The recently re-elected president of the small West African nation of Gambia said he is ready to rule for “one billion years,” according to BBC.

Yahya Jammeh also dismissed critics and opponents who allege he gained his electoral victory last month through fraud and intimidation.

In addition, the president also said he will not share the same fate as such prominently deposed North African leaders like Egyptian President Hosni Mubarak and Libyan leader Moammar Gaddafi.

My fate is in the hands of almighty Allah, he told BBC.

I will deliver to the Gambian people and if I have to rule this country for one billion years, I will, if Allah says so. I will not bow down before anybody, except the almighty Allah and if they [human rights groups] don't like that can go to hell.”

Jammeh, who has been in power in Gambia since engineering a bloodless coup as a 29-year-old in 1994, was re-elected with 72 percent of the vote, according to official figures.

However, the Economic Community Of West African States (ECOWAS), stated that Jammeh only won the election because the public was cowed by repression and intimidation.” ECOWAS didn’t even bother to send any officials to monitor the Gambian poll.

Moreover, opposition candidate Ousainou Darboe, who received 17 percent of vote, reportedly called the election results bogus, fraudulent and preposterous.

[They] constitute a capricious deception of the will of the people, the opposition United Democratic Party leader added.

Reporters Without Borders (RWB), which advocates for press freedom around the world, also criticized Gambian leadership, while highlight the danger to journalists in the country.
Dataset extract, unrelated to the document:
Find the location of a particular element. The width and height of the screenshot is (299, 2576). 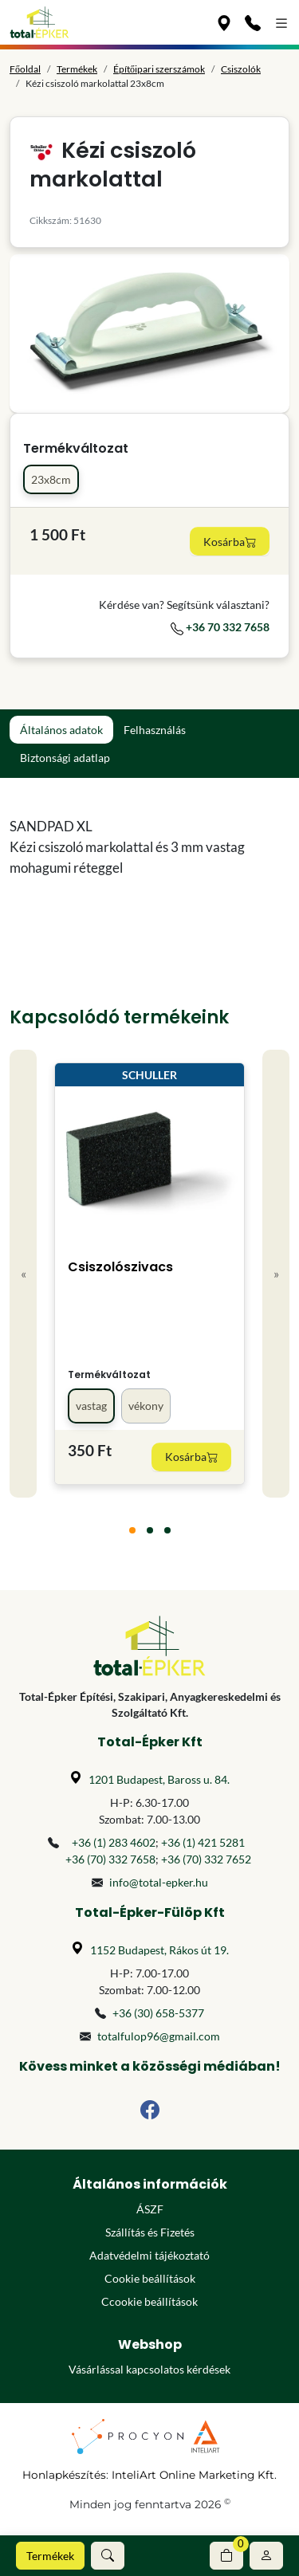

[tab] is located at coordinates (132, 1530).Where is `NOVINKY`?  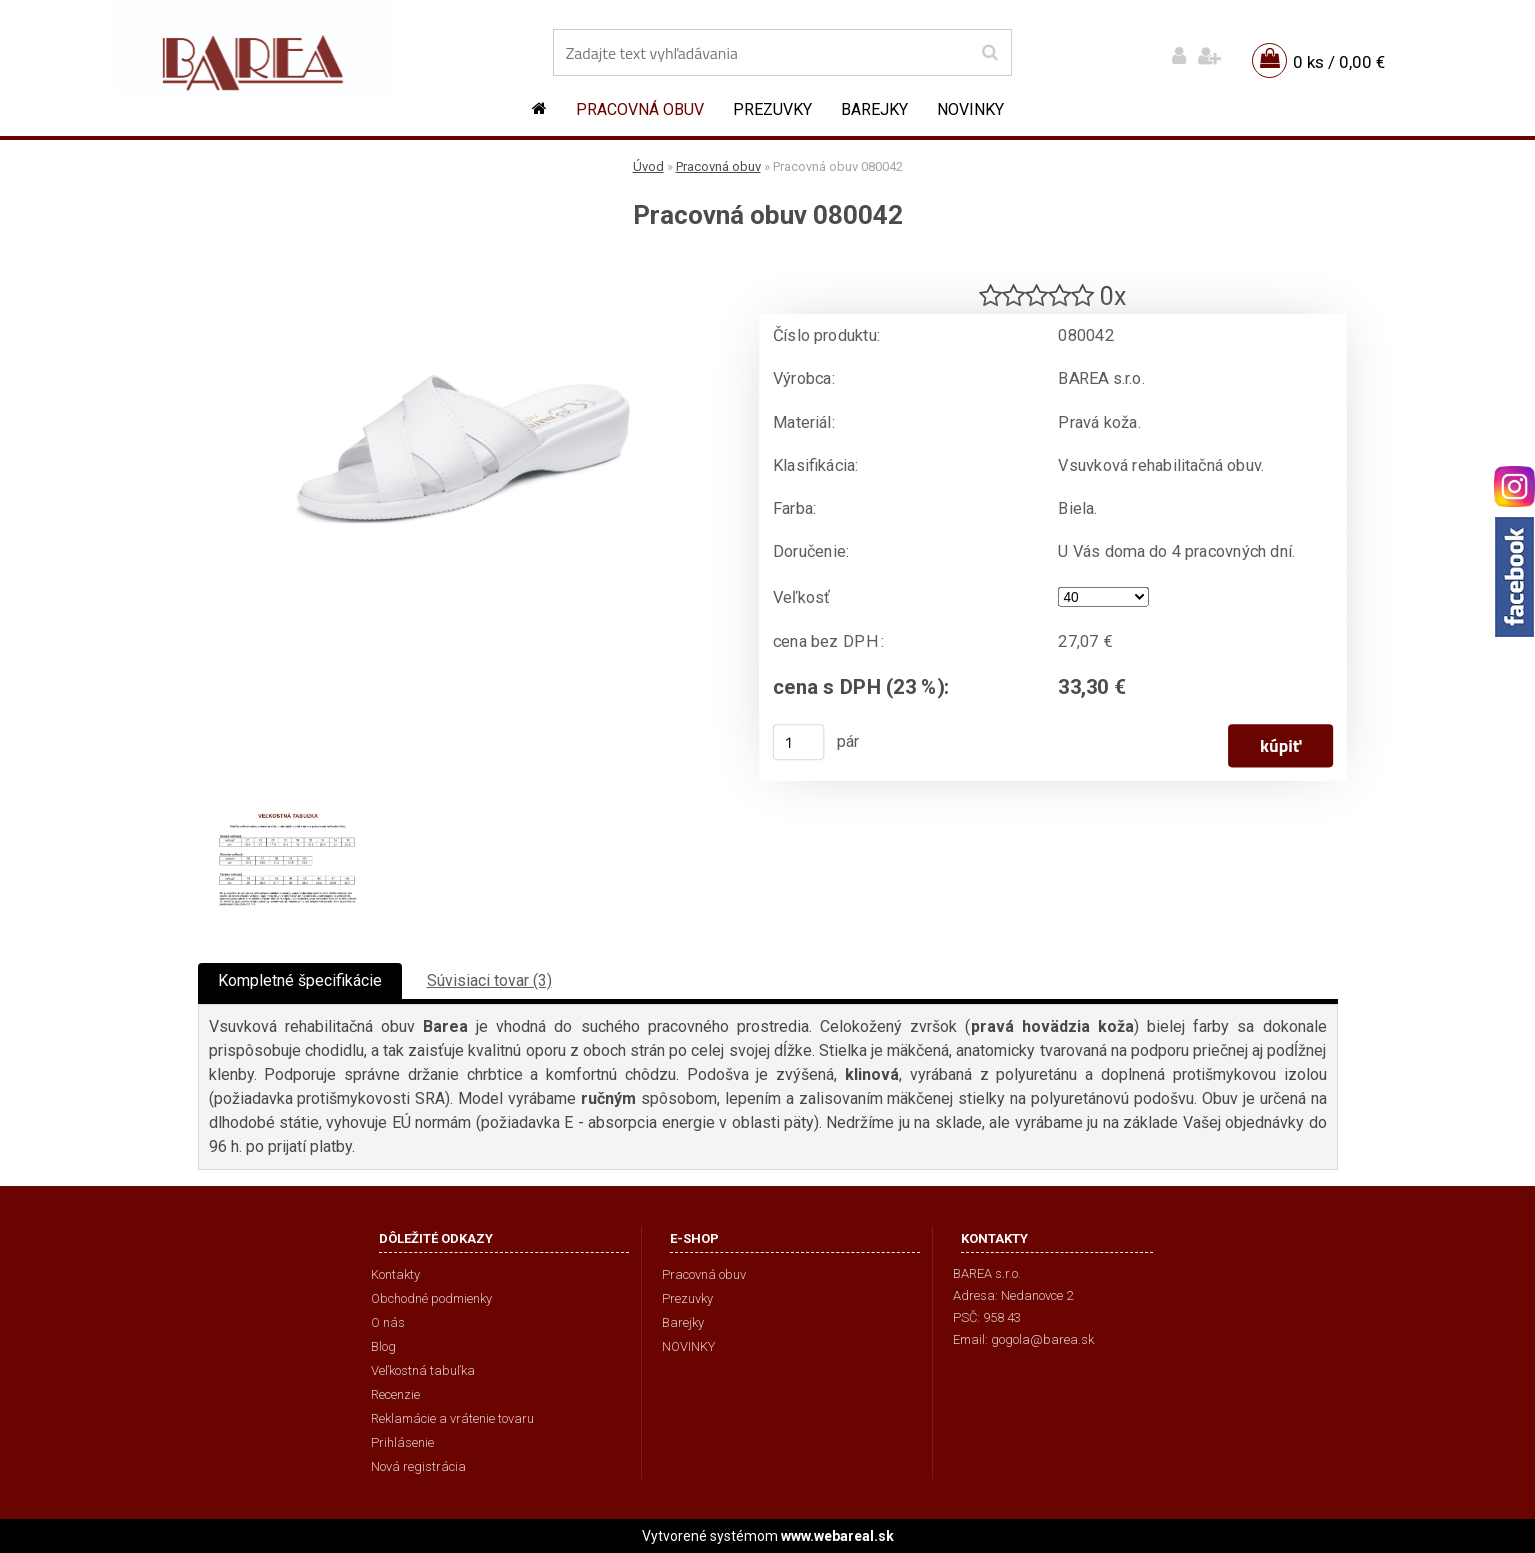 NOVINKY is located at coordinates (970, 109).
RWB has sought answers for the unsolved killing of Deyda Hydara, a correspondent for the Agence France Presse news agency and editor of The Point publication, who was shot to death in 2004.

In his BBC interview, Yammeh denied having anything to do with Hydara’s death.

Listen to me: Is he the only Gambian who died? Is he better than Gambians who die in accidents, Gambians who die at sea, Gambians who die on their way to Europe? Jammeh said.

Other people have also died in this country. So why is Deyda Hydara so special?

Jammeh has had a long and colorful history as Gambia’s leader. RWB cited that over the years he has claimed to have found the cures for AIDS, obesity, infertility in women and even erectile dysfunction.

He once reportedly threatened to behead homosexuals into order to “clean up” the country.

Jammeh also made a direct threat against human rights campaigners, according to RWB.

“If you are affiliated with any human rights group, rest assured that your security and personal safety would not be guaranteed by my government,” he said during a September 2009 televised address. “We are ready to kill saboteurs.”

In a recent tirade against journalists, Jammeh blasted: The journalists are less than 1 percent of the population and if anybody expects me to allow less than 1 percent of the population to destroy 99 percent of the population, you are in the wrong place.